BRIEF:
Set down word for word the lines that begin the entries and run through the line containing "24 (460, 2429)". Give nothing further.

** Opening DATA SUPPLIED block **

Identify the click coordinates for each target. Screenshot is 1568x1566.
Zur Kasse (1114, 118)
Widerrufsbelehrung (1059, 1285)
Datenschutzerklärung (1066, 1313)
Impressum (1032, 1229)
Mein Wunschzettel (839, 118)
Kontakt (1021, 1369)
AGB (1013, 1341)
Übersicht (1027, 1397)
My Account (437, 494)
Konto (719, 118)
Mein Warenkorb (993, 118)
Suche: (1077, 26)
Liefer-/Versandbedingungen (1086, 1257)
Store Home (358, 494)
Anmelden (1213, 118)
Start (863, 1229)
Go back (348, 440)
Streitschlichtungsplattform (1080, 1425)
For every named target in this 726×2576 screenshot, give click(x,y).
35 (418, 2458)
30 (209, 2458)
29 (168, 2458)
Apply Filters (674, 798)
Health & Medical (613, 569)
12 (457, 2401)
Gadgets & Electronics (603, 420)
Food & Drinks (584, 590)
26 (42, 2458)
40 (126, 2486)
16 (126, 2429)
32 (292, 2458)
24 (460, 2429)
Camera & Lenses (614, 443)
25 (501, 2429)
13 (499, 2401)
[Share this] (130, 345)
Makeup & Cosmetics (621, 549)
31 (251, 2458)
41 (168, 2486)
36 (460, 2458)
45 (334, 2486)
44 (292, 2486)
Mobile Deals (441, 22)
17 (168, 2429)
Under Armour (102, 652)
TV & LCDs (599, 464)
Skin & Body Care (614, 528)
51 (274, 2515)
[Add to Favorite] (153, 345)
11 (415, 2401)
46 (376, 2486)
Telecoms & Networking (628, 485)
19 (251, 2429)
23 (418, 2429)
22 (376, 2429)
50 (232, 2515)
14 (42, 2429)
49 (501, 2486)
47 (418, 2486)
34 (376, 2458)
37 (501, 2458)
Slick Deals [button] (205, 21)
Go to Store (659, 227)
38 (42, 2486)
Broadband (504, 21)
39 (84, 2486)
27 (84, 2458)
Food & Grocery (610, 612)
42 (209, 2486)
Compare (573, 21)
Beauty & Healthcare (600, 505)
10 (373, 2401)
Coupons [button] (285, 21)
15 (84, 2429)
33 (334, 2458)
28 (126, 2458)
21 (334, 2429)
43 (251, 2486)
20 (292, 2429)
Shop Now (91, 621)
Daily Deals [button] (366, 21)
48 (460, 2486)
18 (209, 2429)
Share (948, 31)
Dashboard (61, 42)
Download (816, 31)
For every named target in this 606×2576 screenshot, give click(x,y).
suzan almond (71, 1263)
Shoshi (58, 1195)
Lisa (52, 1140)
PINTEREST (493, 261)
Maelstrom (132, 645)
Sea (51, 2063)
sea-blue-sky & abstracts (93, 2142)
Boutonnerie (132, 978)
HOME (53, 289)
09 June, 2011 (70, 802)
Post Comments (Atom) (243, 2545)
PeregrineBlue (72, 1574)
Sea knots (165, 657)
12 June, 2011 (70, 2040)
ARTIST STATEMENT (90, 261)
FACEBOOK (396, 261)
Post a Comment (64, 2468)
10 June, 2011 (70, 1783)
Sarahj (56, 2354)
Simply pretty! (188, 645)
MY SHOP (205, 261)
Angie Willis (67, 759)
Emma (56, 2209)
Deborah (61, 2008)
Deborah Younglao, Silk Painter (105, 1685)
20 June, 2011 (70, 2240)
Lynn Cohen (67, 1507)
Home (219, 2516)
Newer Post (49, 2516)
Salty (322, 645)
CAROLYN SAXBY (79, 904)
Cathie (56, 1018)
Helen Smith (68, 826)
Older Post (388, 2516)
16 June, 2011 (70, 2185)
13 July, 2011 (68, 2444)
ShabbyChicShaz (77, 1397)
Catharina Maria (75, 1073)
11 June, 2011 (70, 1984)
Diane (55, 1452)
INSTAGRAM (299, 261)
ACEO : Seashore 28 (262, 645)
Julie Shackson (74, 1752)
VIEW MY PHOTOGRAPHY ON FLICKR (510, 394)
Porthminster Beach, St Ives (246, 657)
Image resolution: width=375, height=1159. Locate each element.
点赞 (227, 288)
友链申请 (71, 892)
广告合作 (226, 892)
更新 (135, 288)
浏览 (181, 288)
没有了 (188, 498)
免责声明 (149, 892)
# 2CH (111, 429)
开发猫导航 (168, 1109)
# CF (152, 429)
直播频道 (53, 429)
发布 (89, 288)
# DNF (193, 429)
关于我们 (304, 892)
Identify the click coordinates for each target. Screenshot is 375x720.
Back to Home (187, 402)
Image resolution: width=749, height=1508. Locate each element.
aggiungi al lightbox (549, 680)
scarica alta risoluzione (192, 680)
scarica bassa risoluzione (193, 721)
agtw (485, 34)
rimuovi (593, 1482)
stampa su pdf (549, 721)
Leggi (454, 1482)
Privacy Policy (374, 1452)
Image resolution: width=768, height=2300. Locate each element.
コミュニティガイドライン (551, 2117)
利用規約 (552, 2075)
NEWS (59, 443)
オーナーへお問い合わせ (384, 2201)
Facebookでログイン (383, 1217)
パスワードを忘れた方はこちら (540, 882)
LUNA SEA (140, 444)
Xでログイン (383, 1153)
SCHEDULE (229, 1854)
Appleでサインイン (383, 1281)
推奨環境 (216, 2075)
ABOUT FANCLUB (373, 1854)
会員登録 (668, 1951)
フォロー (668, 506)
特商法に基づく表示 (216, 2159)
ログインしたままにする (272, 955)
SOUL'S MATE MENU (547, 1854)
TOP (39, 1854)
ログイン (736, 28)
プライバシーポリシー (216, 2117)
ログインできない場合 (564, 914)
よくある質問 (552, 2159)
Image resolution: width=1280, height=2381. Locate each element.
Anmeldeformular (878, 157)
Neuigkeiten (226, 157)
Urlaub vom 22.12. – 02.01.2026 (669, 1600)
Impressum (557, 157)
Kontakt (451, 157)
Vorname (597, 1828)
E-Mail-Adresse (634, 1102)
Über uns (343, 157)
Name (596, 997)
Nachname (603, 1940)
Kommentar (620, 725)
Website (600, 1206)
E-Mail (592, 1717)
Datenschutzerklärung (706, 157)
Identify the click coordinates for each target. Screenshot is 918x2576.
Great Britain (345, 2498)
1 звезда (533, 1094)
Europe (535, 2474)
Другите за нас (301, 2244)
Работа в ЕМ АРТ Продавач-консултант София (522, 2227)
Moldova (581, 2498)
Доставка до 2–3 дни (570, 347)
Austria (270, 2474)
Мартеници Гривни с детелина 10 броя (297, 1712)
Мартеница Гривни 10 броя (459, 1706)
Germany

** Closing DATA SUPPLIED block **

TASK RESULT:
Identify the click coordinates for each target. Screenshot is 1568x1566.
Zur Kasse (1114, 118)
Widerrufsbelehrung (1059, 1285)
Datenschutzerklärung (1066, 1313)
Impressum (1032, 1229)
Mein Wunschzettel (839, 118)
Kontakt (1021, 1369)
AGB (1013, 1341)
Übersicht (1027, 1397)
My Account (437, 494)
Konto (719, 118)
Mein Warenkorb (993, 118)
Suche: (1077, 26)
Liefer-/Versandbedingungen (1086, 1257)
Store Home (358, 494)
Anmelden (1213, 118)
Start (863, 1229)
Go back (348, 440)
Streitschlichtungsplattform (1080, 1425)
For every named target in this 726×2576 screenshot, give click(x,y).
35 (418, 2458)
30 (209, 2458)
29 (168, 2458)
Apply Filters (674, 798)
Health & Medical (613, 569)
12 (457, 2401)
Gadgets & Electronics (603, 420)
Food & Drinks (584, 590)
26 (42, 2458)
40 (126, 2486)
16 (126, 2429)
32 (292, 2458)
24 (460, 2429)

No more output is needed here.